## WORK ITEM
For the material that follows, state the number of lines where "SERIAL" occurs, and add nothing.

## PROVIDED RECORDS
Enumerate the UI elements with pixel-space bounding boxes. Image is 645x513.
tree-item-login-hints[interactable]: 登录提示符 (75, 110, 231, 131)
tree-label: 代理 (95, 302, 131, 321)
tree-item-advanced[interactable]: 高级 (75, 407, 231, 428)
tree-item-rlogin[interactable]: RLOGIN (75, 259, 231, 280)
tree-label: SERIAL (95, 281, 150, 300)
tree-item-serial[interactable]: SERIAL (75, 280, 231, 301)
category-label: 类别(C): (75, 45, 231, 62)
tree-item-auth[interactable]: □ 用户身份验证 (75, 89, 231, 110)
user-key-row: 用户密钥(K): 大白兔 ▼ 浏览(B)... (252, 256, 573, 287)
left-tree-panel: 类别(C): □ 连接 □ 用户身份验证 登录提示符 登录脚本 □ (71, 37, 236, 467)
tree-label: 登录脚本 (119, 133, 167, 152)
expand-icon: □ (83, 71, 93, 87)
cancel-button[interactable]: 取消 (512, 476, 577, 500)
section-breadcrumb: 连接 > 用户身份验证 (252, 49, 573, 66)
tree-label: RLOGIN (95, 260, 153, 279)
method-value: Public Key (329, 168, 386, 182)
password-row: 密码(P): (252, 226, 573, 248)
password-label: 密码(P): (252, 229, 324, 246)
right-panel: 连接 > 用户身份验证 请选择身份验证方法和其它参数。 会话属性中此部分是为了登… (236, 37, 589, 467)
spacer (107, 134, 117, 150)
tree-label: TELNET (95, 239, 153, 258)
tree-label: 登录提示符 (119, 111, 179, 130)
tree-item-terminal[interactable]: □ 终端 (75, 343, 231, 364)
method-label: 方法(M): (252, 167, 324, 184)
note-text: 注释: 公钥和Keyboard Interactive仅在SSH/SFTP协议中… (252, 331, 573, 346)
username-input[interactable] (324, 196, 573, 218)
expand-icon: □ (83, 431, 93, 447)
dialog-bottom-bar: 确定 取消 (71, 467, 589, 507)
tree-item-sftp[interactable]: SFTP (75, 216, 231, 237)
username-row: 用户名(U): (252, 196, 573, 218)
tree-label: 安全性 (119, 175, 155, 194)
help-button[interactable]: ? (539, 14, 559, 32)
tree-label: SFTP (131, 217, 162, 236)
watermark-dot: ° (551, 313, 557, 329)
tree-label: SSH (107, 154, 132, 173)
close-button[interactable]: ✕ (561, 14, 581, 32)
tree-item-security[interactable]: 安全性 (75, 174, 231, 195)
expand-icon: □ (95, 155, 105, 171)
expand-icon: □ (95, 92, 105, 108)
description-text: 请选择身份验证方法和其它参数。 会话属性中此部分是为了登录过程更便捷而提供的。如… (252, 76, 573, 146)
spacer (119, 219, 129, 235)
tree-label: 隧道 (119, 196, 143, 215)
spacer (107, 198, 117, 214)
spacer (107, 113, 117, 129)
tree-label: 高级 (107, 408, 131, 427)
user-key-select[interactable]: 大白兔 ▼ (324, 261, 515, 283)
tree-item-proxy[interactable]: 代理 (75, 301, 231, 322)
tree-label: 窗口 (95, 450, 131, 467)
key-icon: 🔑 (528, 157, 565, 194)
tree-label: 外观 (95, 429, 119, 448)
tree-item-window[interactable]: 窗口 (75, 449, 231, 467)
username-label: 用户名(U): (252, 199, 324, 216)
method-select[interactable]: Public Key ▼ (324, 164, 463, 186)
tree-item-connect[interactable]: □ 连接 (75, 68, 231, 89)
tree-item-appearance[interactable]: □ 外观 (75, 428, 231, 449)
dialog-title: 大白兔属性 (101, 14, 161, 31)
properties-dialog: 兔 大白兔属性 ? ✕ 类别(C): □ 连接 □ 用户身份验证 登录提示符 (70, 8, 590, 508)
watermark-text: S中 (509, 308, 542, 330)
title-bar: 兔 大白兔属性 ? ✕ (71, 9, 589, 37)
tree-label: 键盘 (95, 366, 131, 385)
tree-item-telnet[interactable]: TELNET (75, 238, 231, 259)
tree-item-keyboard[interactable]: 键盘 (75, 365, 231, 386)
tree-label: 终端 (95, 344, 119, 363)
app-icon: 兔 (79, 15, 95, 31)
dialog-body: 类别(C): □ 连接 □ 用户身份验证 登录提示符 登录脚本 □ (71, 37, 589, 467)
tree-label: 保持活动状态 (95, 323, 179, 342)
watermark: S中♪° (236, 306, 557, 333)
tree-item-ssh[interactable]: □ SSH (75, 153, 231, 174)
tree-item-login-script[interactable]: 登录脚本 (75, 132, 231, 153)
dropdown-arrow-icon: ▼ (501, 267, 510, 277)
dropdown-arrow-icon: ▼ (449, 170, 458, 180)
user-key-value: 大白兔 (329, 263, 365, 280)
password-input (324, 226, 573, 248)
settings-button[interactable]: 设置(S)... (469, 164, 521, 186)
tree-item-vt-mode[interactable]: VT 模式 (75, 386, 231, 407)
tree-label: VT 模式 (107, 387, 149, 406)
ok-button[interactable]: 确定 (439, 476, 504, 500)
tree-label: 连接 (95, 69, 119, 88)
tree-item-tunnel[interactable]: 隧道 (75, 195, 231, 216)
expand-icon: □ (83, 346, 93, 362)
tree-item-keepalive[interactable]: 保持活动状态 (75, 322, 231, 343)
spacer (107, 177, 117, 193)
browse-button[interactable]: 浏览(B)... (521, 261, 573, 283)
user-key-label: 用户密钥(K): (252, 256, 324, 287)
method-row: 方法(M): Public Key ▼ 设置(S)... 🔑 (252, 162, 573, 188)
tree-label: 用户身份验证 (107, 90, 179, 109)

## ANSWER BOX
2